Внезапно спиной что-то чувствую. Поворачиваюсь - конечно же, это Карина, и, конечно же, она шикарна. Длинные волосы распущены, свободная футболочка открывает загорелое плечо, брючки в облипочку, туфельки на платформе и сумочка к ним. Дать бы тебе, Карина, молотком по голове, какая же ты красивая. Чуть не сказал это сейчас.
- Привет.
А неплохое бы начало разговора получилось, с молотком по голове. Но шанс упущен.
- Эй, привет, говорю.
- Что ты насвистела Гарику? В своих мечтах он уже рукопожимается с Трансрёмером и пилит луки в сортире Стокгольмского университета.
- Да Трансрёмер не проблема как раз. Я правильно понимаю, что ты не рад меня видеть?
- А ты и правда психолог. Наверное, хороший.

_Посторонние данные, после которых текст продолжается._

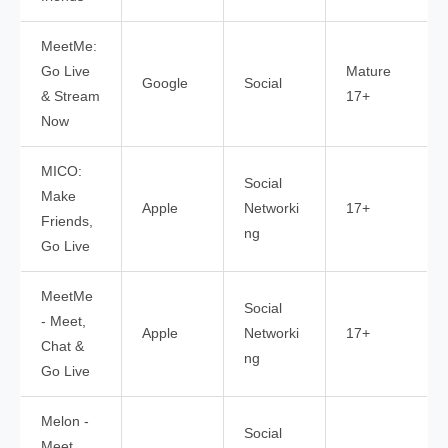
MeetMe:
Go Live
Mature
Google
Social
& Stream
17+
Now
MICO:
Social
Make
Apple
Networki
17+
Friends,
ng
Go Live
MeetMe
Social
- Meet,
Apple
Networki
17+
Chat &
ng
Go Live
Melon -
Social
Meet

- Не жалуются. Если хочешь, могу тебя проконсультировать.
- Да, хочу.
- Когда? Где?
- Здесь и сейчас, - начинаю сразу и всерьёз.- У меня проблема с младшей сестрой моего покойного друга. Она крышей поехала. Что делать, док?
- Женись на ней, и всё пройдёт, - как ни в чём не бывало срезает меня Карина. - Я знала, что с тобой скучно не будет.
- Как у тебя всё просто.
- А у тебя нет. Три дня на телефон не отвечал. Почему?
- На даче был.
- Бегаешь от меня?
- Что? - началось. Примкнуть штыки.
- Бегаешь. Трус.
- Бегаю. Но я не трус. Мне показалось, что ты пьяная была. И я думал, что ты уедешь уже, квартиру продав. И мы будем считать, что этого разговора не было.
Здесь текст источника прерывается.